Scan the entries for the word "avant", and copy every line where it appears.

START INPUT MATERIAL

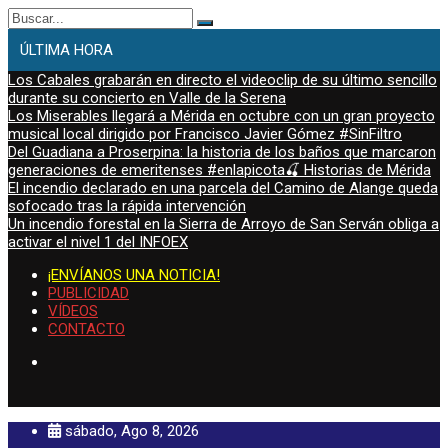
Buscar:
ÚLTIMA HORA
Los Cabales grabarán en directo el videoclip de su último sencillo
durante su concierto en Valle de la Serena
Los Miserables llegará a Mérida en octubre con un gran proyecto
musical local dirigido por Francisco Javier Gómez #SinFiltro
Del Guadiana a Proserpina: la historia de los baños que marcaron
generaciones de emeritenses #enlapicota🍒 Historias de Mérida
El incendio declarado en una parcela del Camino de Alange queda
sofocado tras la rápida intervención
Un incendio forestal en la Sierra de Arroyo de San Serván obliga a
activar el nivel 1 del INFOEX
¡ENVÍANOS UNA NOTICIA!
PUBLICIDAD
VÍDEOS
CONTACTO
sábado, Ago 8, 2026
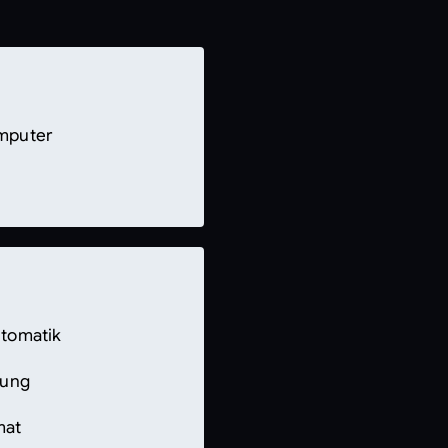
ng
mputer
äte vorn
tomatik
zung
 an der Vorderachse
mat
eckel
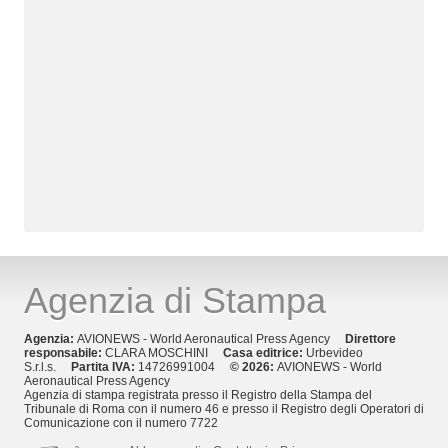
Agenzia di Stampa
Agenzia:
AVIONEWS - World Aeronautical Press Agency
Direttore
responsabile:
CLARA MOSCHINI
Casa editrice:
Urbevideo
S.r.l.s.
Partita IVA:
14726991004
© 2026:
AVIONEWS - World
Aeronautical Press Agency
Agenzia di stampa registrata presso il Registro della Stampa del
Tribunale di Roma con il numero 46 e presso il Registro degli Operatori di
Comunicazione con il numero 7722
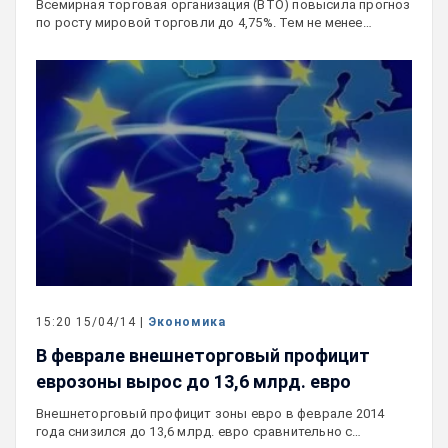
Всемирная торговая организация (ВТО) повысила прогноз
по росту мировой торговли до 4,75%. Тем не менее…
15:20 15/04/14 |
Экономика
В феврале внешнеторговый профицит
еврозоны вырос до 13,6 млрд. евро
Внешнеторговый профицит зоны евро в феврале 2014
года снизился до 13,6 млрд. евро сравнительно с…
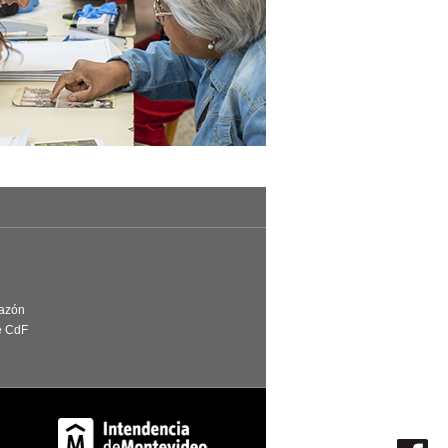
Razón
e CdF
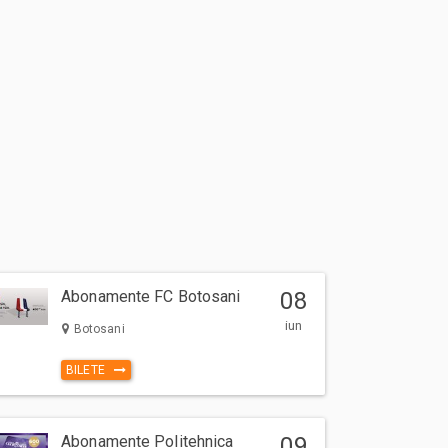
Abonamente FC Botosani
08
iun
Botosani
BILETE
Abonamente Politehnica
09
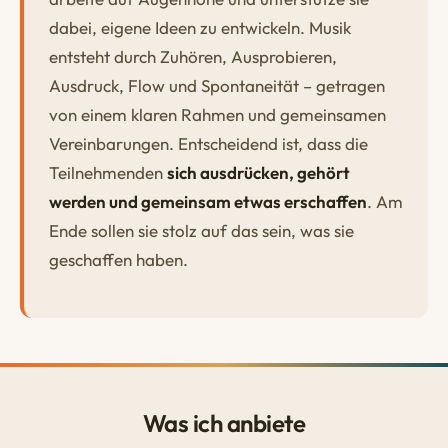
dabei, eigene Ideen zu entwickeln. Musik
entsteht durch Zuhören, Ausprobieren,
Ausdruck, Flow und Spontaneität – getragen
von einem klaren Rahmen und gemeinsamen
Vereinbarungen. Entscheidend ist, dass die
Teilnehmenden
sich ausdrücken, gehört
werden und gemeinsam etwas erschaffen
. Am
Ende sollen sie stolz auf das sein, was sie
geschaffen haben.
Was ich anbiete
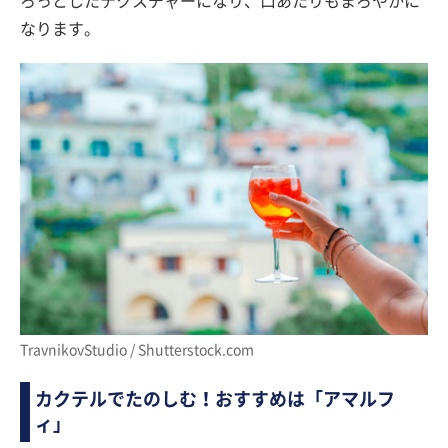
ろっとしたテクスチャーになり、口あたりもまろやかに
なります。
TravnikovStudio / Shutterstock.com
カクテルでたのしむ！おすすめは「アマルフ
ィ」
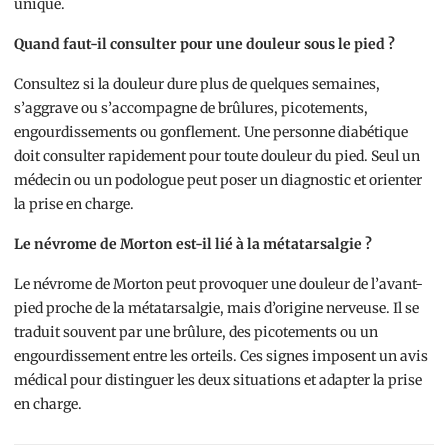
unique.
Quand faut-il consulter pour une douleur sous le pied ?
Consultez si la douleur dure plus de quelques semaines,
s’aggrave ou s’accompagne de brûlures, picotements,
engourdissements ou gonflement. Une personne diabétique
doit consulter rapidement pour toute douleur du pied. Seul un
médecin ou un podologue peut poser un diagnostic et orienter
la prise en charge.
Le névrome de Morton est-il lié à la métatarsalgie ?
Le névrome de Morton peut provoquer une douleur de l’avant-
pied proche de la métatarsalgie, mais d’origine nerveuse. Il se
traduit souvent par une brûlure, des picotements ou un
engourdissement entre les orteils. Ces signes imposent un avis
médical pour distinguer les deux situations et adapter la prise
en charge.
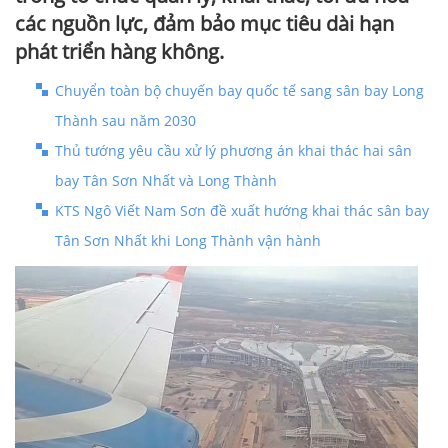
các nguồn lực, đảm bảo mục tiêu dài hạn
phát triển hàng không.
Chuyển toàn bộ chuyến bay quốc tế sang sân bay Long
Thành sau năm 2030
Thủ tướng yêu cầu xử lý phương án khai thác hai sân
bay Tân Sơn Nhất và Long Thành
KTS Ngô Viết Nam Sơn đề xuất hướng khai thác sân bay
Tân Sơn Nhất khi Long Thành vận hành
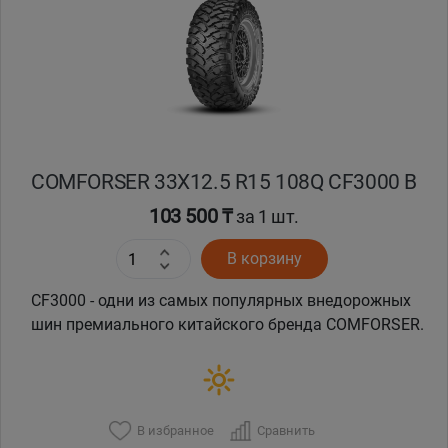
Кокшетау
Костанай
Кызылорда
COMFORSER 33X12.5 R15 108Q CF3000 B
Павлодар
103 500 ₸
за 1 шт.
Петропавловск
В корзину
Семей
CF3000 - одни из самых популярных внедорожных
шин премиального китайского бренда COMFORSER.
Талдыкорган
Тараз
В избранное
Сравнить
Темиртау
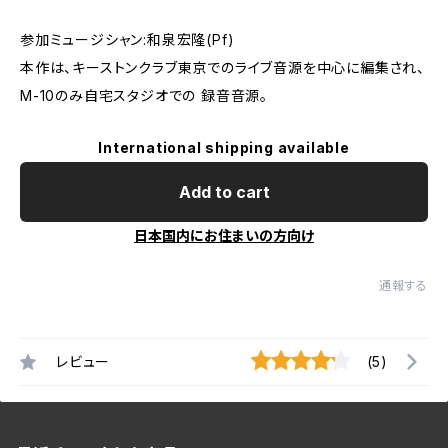
参加ミュージシャン:和泉宏隆(Pf)
本作は、キーストンクラブ東京でのライブ音源を中心に編集され、
M-10のみ自宅スタジオでの 録音音源。
International shipping available
Add to cart
日本国内にお住まいの方向け
通報する
レビュー
(5)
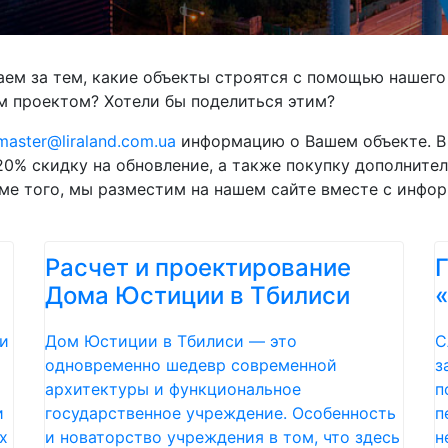
ем за тем, какие объекты строятся с помощью нашего
м проектом? Хотели бы поделиться этим?
aster@liraland.com.ua
информацию о Вашем объекте. В
20% скидку на обновление, а также покупку дополните
ме того, мы разместим на нашем сайте вместе с инфор
Расчет и проектирование
Дома Юстиции в Тбилиси
и
Дом Юстиции в Тбилиси — это
С
одновременно шедевр современной
з
архитектуры и функциональное
п
и
государственное учреждение. Особенность
п
х
и новаторство учреждения в том, что здесь
н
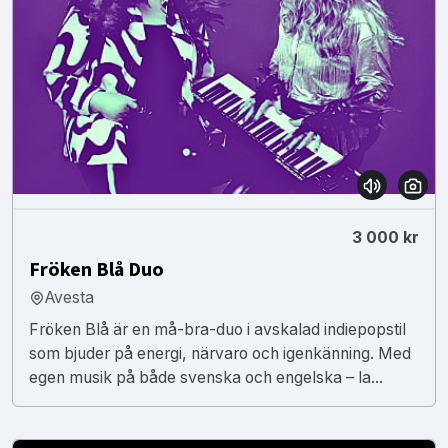
3 000 kr
Fröken Blå Duo
Avesta
Fröken Blå är en må-bra-duo i avskalad indiepopstil
som bjuder på energi, närvaro och igenkänning. Med
egen musik på både svenska och engelska – la...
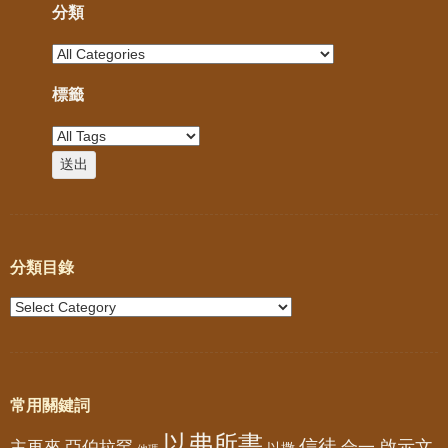
分類
標籤
分類目錄
常用關鍵詞
以弗所書
信徒
亞伯拉罕
啟示文
主再來
合一
以撒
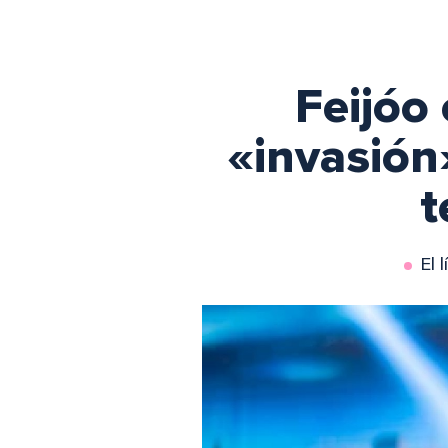
Feijóo 
«invasión
t
El 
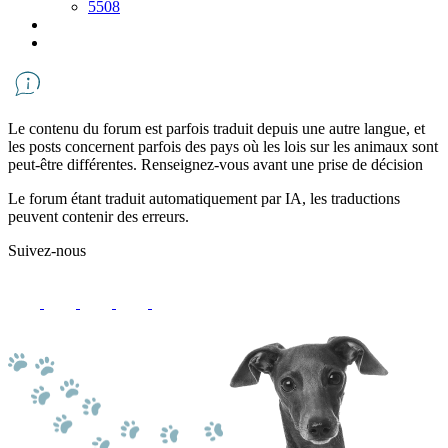
5508
Le contenu du forum est parfois traduit depuis une autre langue, et
les posts concernent parfois des pays où les lois sur les animaux sont
peut-être différentes. Renseignez-vous avant une prise de décision
Le forum étant traduit automatiquement par IA, les traductions
peuvent contenir des erreurs.
Suivez-nous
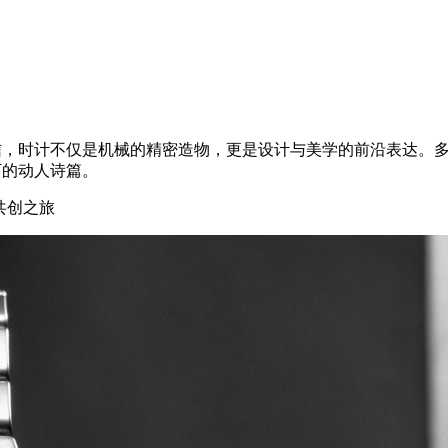
信，时计不仅是机械的精密造物，更是设计与美学的前沿表达。
下的动人诗篇。
共创之旅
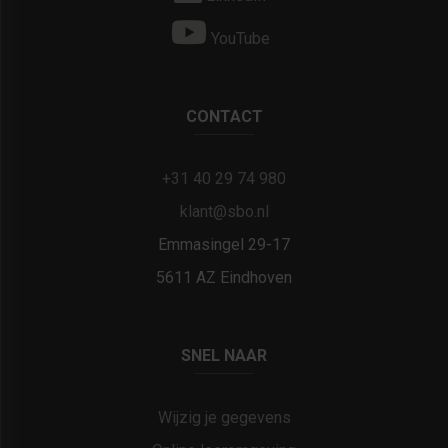
YouTube
CONTACT
+31 40 29 74 980
klant@sbo.nl
Emmasingel 29-17
5611 AZ Eindhoven
SNEL NAAR
Wijzig je gegevens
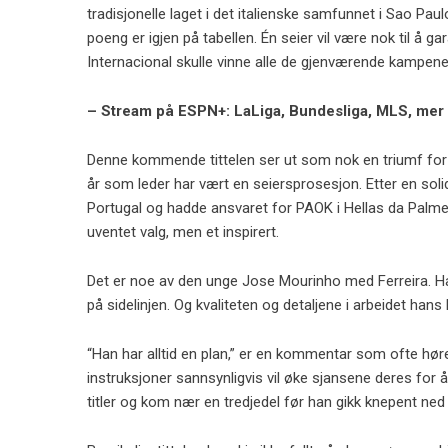
tradisjonelle laget i det italienske samfunnet i Sao Pau
poeng er igjen på tabellen. Én seier vil være nok til å gar
Internacional skulle vinne alle de gjenværende kampene
– Stream på ESPN+: LaLiga, Bundesliga, MLS, mer
Denne kommende tittelen ser ut som nok en triumf for 
år som leder har vært en seiersprosesjon. Etter en sol
Portugal og hadde ansvaret for PAOK i Hellas da Palmeir
uventet valg, men et inspirert.
Det er noe av den unge Jose Mourinho med Ferreira. Ha
på sidelinjen. Og kvaliteten og detaljene i arbeidet hans 
“Han har alltid en plan,” er en kommentar som ofte høre
instruksjoner sannsynligvis vil øke sjansene deres for å
titler og kom nær en tredjedel før han gikk knepent ned 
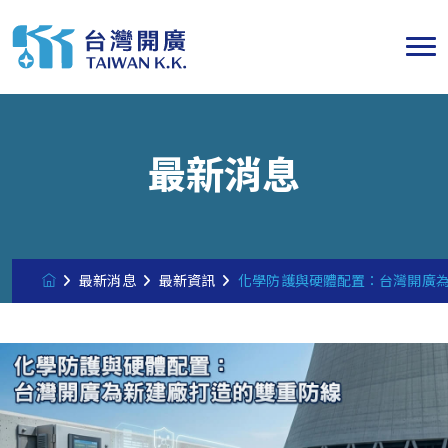
最新消息
最新消息
最新資訊
化學防護與硬體配置：台灣開廣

END INPUT MATERIAL

→ **EXERCISE RESULT**
Le névrome de Morton peut provoquer une douleur de l’avant-
peut-être différentes. Renseignez-vous avant une prise de décision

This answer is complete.